Rajesh worried how he would pay this back along with other several debts he had incurred. Unlike his friends, Rajesh did not drink, did not smoke, and did not indulge in women. He only worried about the well-being of his family. He did not love his wife but he liked sex, which is why he has three children with another on the way at the age of twenty four. Some educated people once stopped over his ice-cream truck to talk about condoms. They said he could have sex without having children, it sounded interesting but he was upset with them for not buying his ice-cream while talking to him. They had wasted his precious time and had driven away customers. Since this incident, Rajesh stayed away from the topic of condoms and from the item itself. It’s not his fault he thought, he could just not afford to buy condoms, rice and dal were more important.

The month of May was here, the worst month of a Delhi summer. There were no children around and he would have to wait outside the parks during sunset to find gullible little customers. This year, he could only see joggers with arm bands of some sort running in the park; they wouldn’t even give him a second look.

He made Rs.200 after a full week of toil now and his children were dehydrated with the heat.

It was mid-May; his wife woke him up earlier than usual as his youngest child, a daughter of three years old, had vomited over the shabby mattress he slept on. Upset at being awoken, he slapped the crying child demanding silence. After a while, he felt horrid about his actions and to make amends Rajesh let the child have an ice-cream from his trolley.

He decided to park himself at the Delhi Zoo today; he hoped to see children and young students there. When 1PM struck, Rajesh had spent five hours selling two ice lollies for a meagre price of Rs.5 each. He was fatigued; he had run out of water. Rajesh had been standing for the whole five hours and his legs had begun to cramp. The surface of his ice-cream trolley suddenly seemed an inviting spot to take a nap. On an impulse Rajesh did just that. He took off his shirt and lay down on the trolley with the make shift umbrella protecting him from the Sun.

Rajesh woke up to the sound of his brother’s voice. The Sun had started to set and he cursed himself for having fallen asleep for almost an entire day. When consciousness returned and he looked at his brother’s face he knew instinctively something was wrong.

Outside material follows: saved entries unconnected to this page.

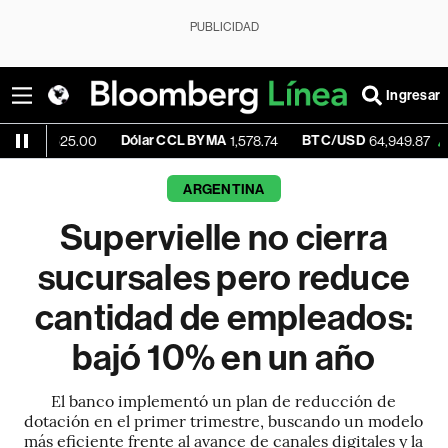
PUBLICIDAD
Ingresar
Dólar CCL BYMA
BTC/USD
+0.02%
25.00
1,578.74
64,949.87
ARGENTINA
Supervielle no cierra
sucursales pero reduce
cantidad de empleados:
bajó 10% en un año
El banco implementó un plan de reducción de
dotación en el primer trimestre, buscando un modelo
más eficiente frente al avance de canales digitales y la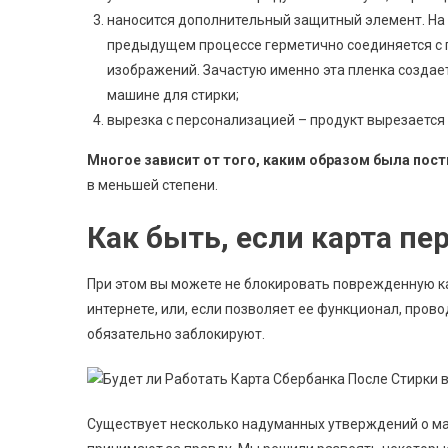
наносится дополнительный защитный элемент. На 
предыдущем процессе герметично соединяется с 
изображений. Зачастую именно эта пленка создае
машине для стирки;
вырезка с персонализацией – продукт вырезается
Многое зависит от того, каким образом была пост
в меньшей степени.
Как быть, если карта п
При этом вы можете не блокировать поврежденную ка
интернете, или, если позволяет ее функционал, пров
обязательно заблокируют.
Существует несколько надуманных утверждений о ма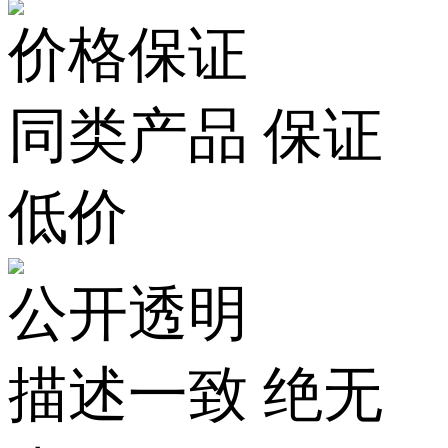
价格保证
同类产品 保证
低价
公开透明
描述一致 绝无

His brother’s presence at the Zoo itself was an ominous sign. “It is Deepa” his brother said as an answer to Rajesh’s enquiring glance. Deepa, his youngest daughter, Deepa, the sick child he had slapped in the morning.

As he rushed home, he could barely see where he was going, his mind was clouded and he was sick with worry. He found Deepa laid out on the shabby mattress, her face decorated like a child goddess with incense sticks burning near her forehead. She also had a garland of marigold around her neck.

“The ice-cream killed her”, his wife whispered. She just sat there eyes glazed not moving but shedding silent tears of agony. A silent scream shattered his heart as his eyes welled up with tears, obstructing his final vision of Deepa.